An exact repetition of the data is required; no picture should appear in it.
_ _ _ _ _
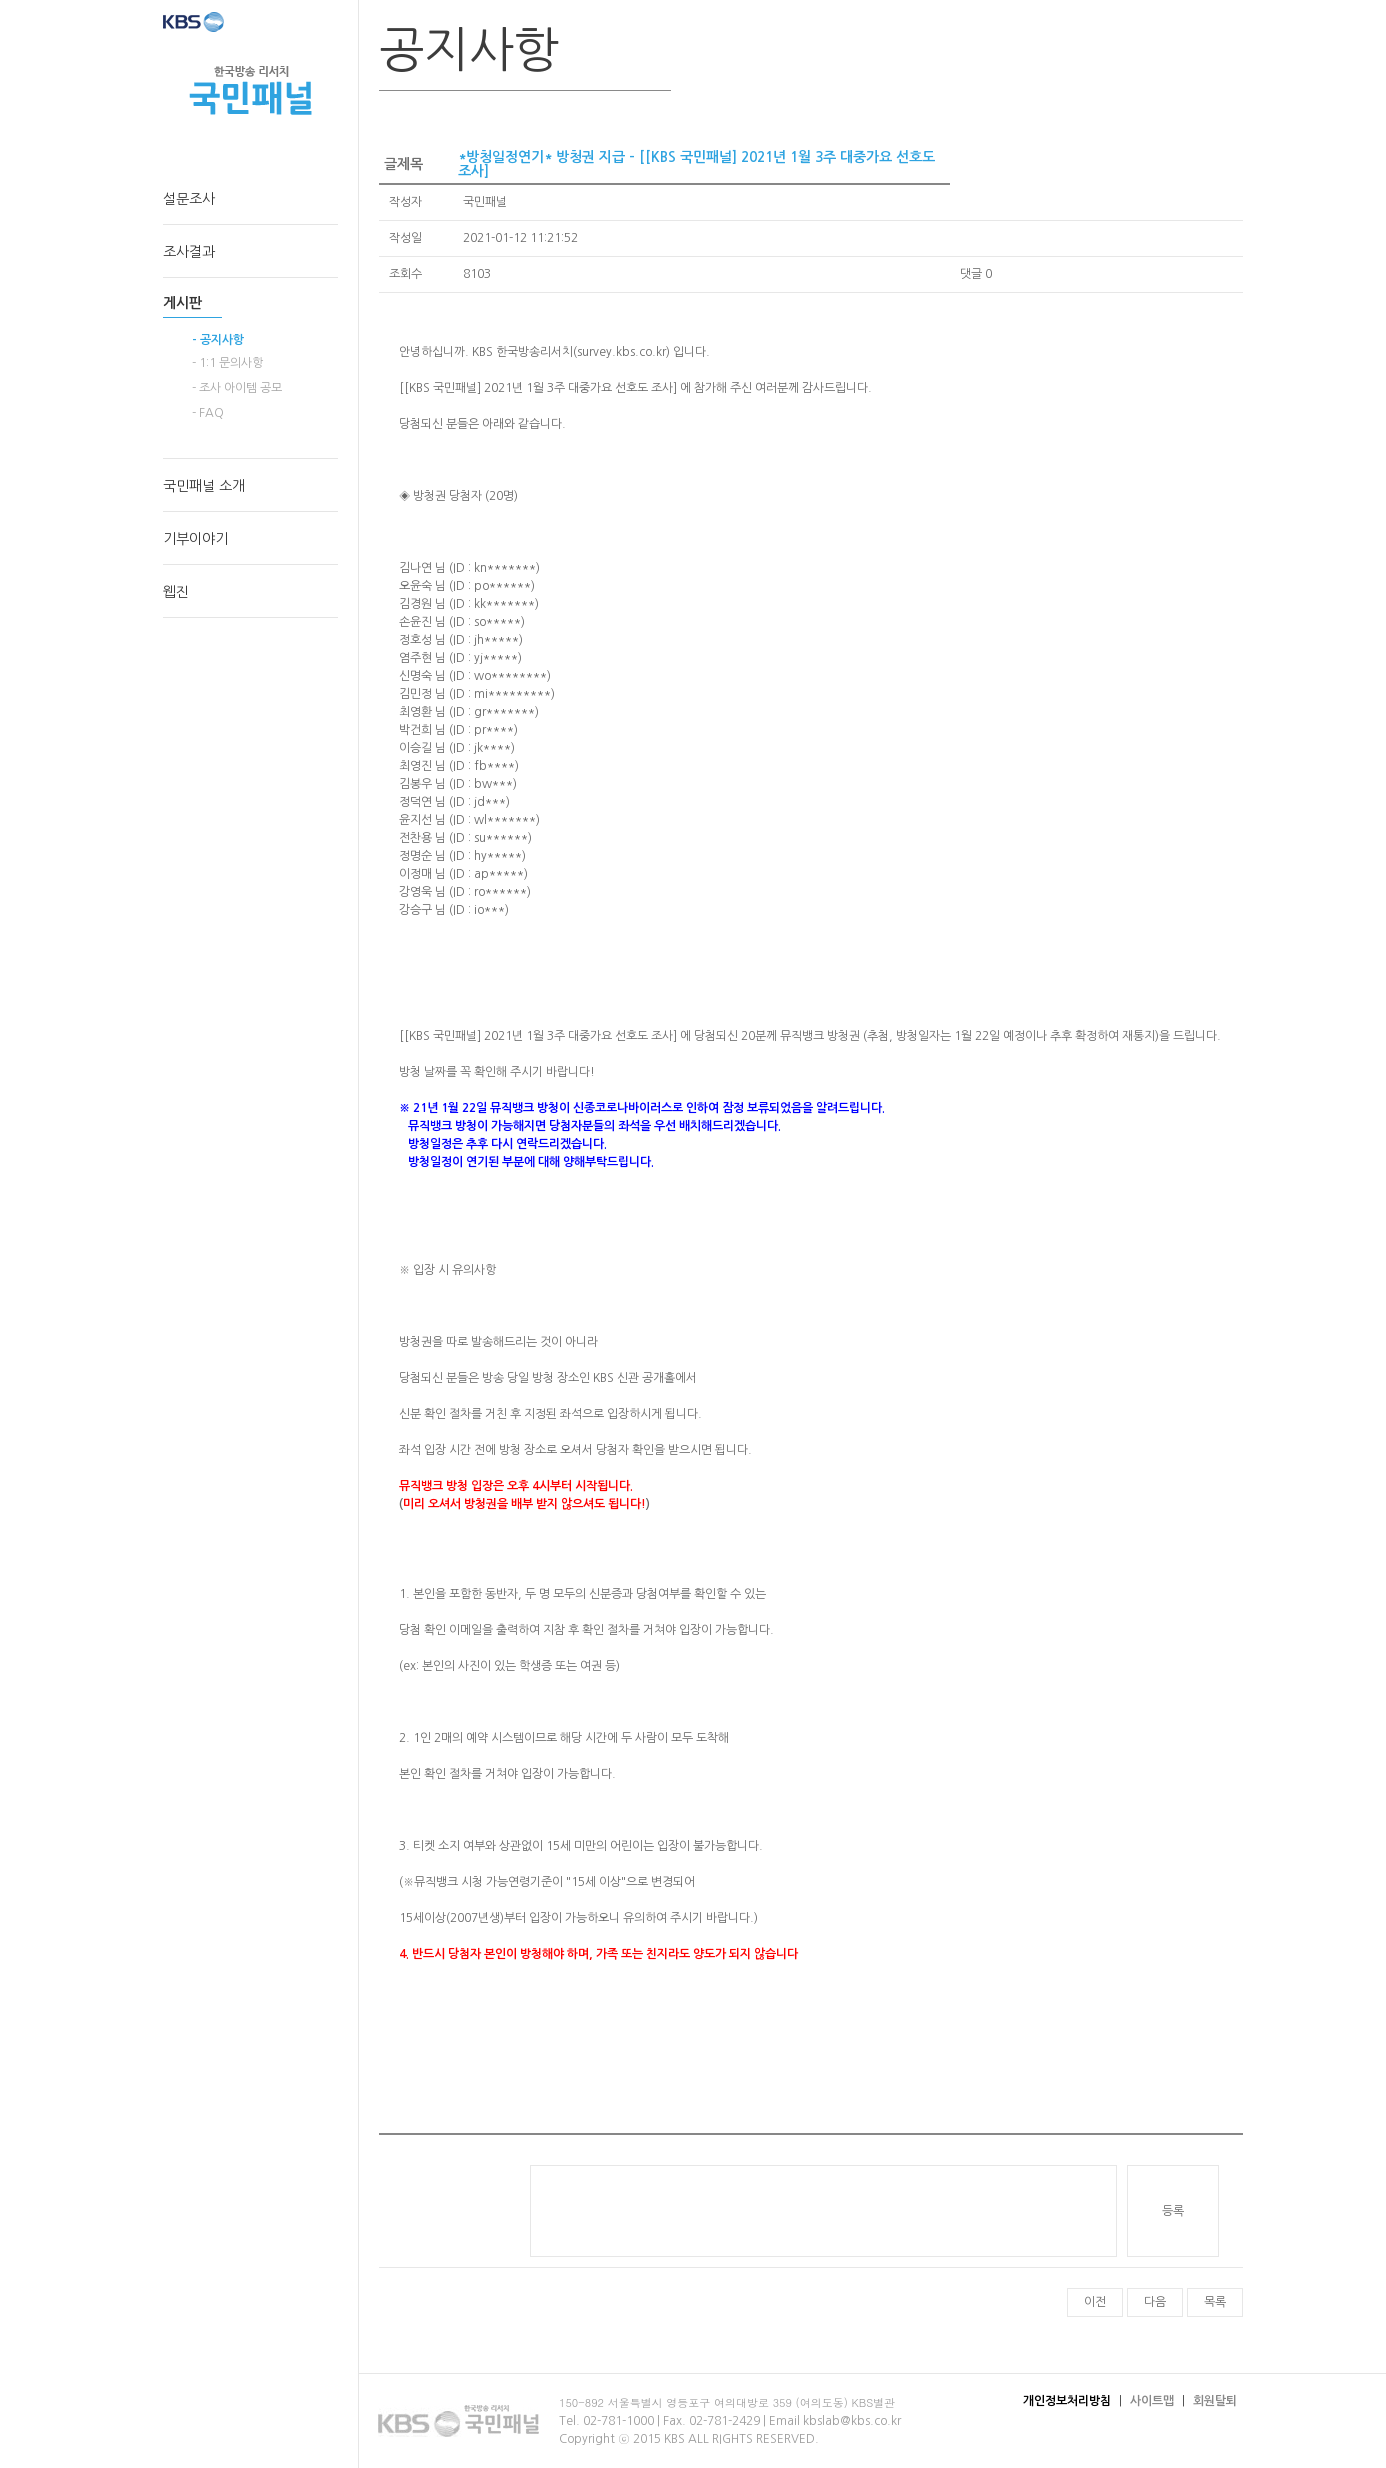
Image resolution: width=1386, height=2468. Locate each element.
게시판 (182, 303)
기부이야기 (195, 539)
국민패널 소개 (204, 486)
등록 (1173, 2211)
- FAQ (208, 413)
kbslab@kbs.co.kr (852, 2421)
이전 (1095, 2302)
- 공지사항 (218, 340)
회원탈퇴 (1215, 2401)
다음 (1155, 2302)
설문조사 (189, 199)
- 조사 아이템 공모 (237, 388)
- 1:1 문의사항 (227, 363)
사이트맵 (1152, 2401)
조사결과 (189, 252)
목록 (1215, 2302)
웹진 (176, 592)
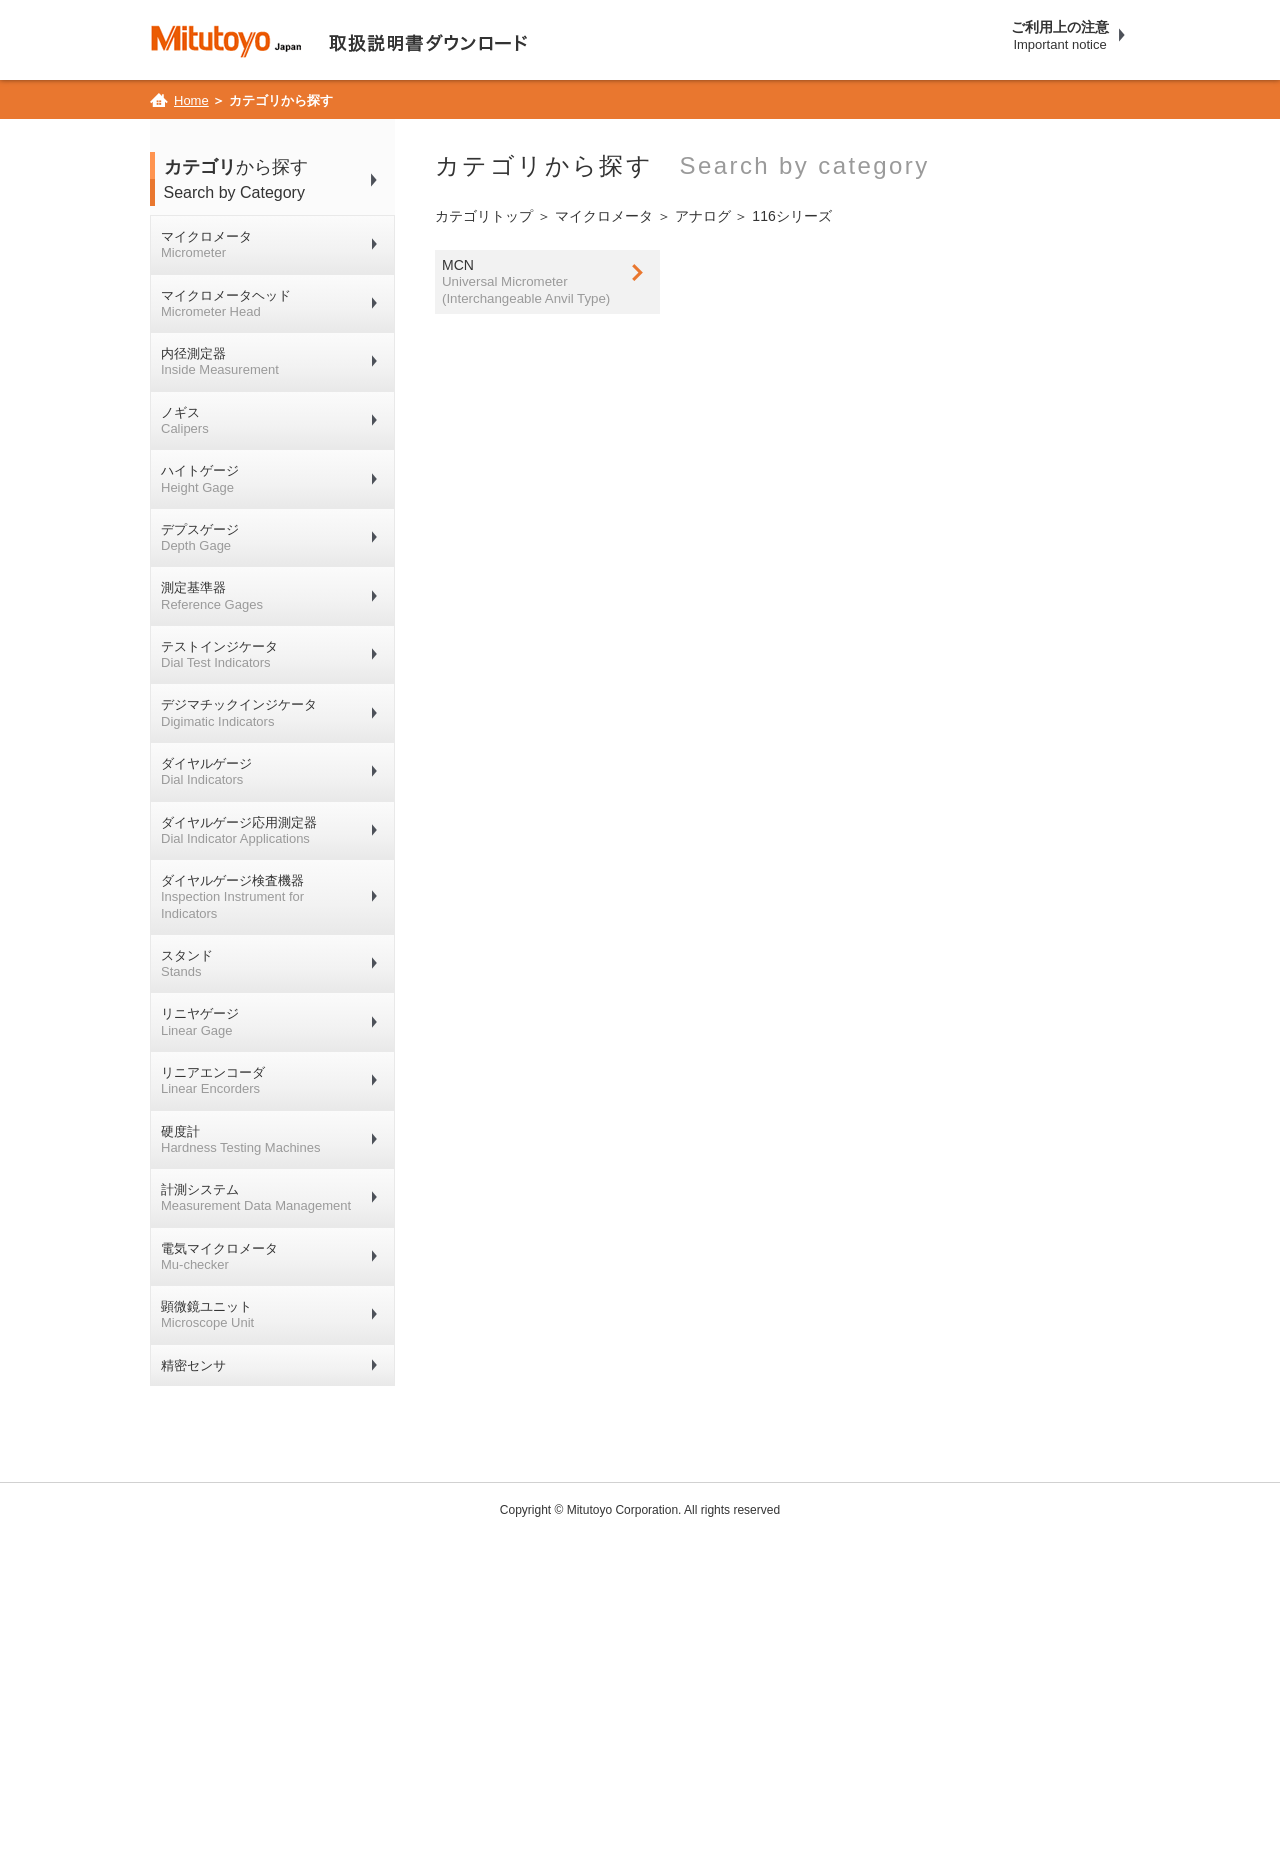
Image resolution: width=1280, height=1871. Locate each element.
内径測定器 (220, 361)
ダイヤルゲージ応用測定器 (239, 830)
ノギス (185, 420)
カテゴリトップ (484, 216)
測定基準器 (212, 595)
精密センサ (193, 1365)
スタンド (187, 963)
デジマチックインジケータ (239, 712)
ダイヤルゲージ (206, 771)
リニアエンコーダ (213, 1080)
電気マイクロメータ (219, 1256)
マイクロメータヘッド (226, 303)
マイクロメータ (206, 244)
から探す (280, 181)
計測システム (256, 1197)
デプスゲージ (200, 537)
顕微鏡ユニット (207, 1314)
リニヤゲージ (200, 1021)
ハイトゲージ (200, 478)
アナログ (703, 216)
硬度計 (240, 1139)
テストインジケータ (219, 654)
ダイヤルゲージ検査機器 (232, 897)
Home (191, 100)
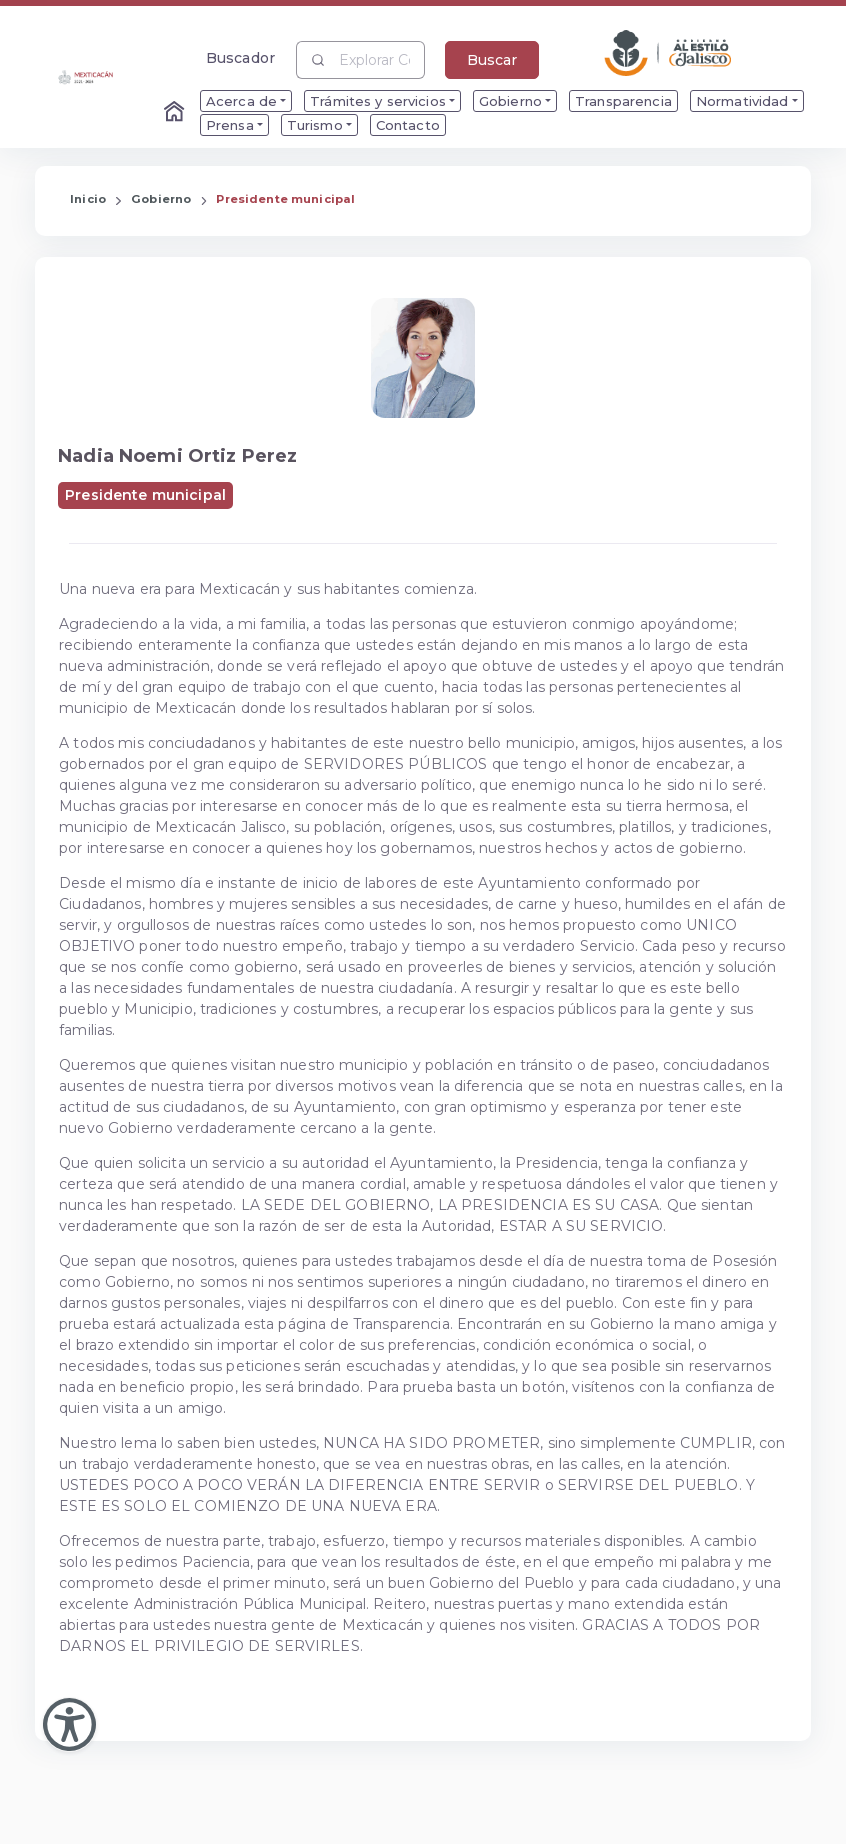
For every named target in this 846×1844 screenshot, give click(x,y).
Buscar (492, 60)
_ _ _ _ _
### Solved exercise
Image resolution: width=1386, height=2468. Locate each element.
게시판 (182, 303)
기부이야기 (195, 539)
국민패널 소개 (204, 486)
등록 (1173, 2211)
- FAQ (208, 413)
kbslab@kbs.co.kr (852, 2421)
이전 (1095, 2302)
- 공지사항 (218, 340)
회원탈퇴 (1215, 2401)
다음 (1155, 2302)
설문조사 (189, 199)
- 조사 아이템 공모 (237, 388)
- 1:1 문의사항 (227, 363)
사이트맵 (1152, 2401)
조사결과 (189, 252)
목록 (1215, 2302)
웹진 (176, 592)
Image resolution: width=1280, height=1871. Locate each element.
内径測定器 (220, 361)
ダイヤルゲージ応用測定器 (239, 830)
ノギス (185, 420)
カテゴリトップ (484, 216)
測定基準器 (212, 595)
精密センサ (193, 1365)
スタンド (187, 963)
デジマチックインジケータ (239, 712)
ダイヤルゲージ (206, 771)
リニアエンコーダ (213, 1080)
電気マイクロメータ (219, 1256)
マイクロメータヘッド (226, 303)
マイクロメータ (206, 244)
から探す (280, 181)
計測システム (256, 1197)
デプスゲージ (200, 537)
顕微鏡ユニット (207, 1314)
リニヤゲージ (200, 1021)
ハイトゲージ (200, 478)
アナログ (703, 216)
硬度計 (240, 1139)
テストインジケータ (219, 654)
ダイヤルゲージ検査機器 (232, 897)
Home (191, 100)
For every named target in this 846×1844 screenshot, give click(x,y).
Buscar (492, 60)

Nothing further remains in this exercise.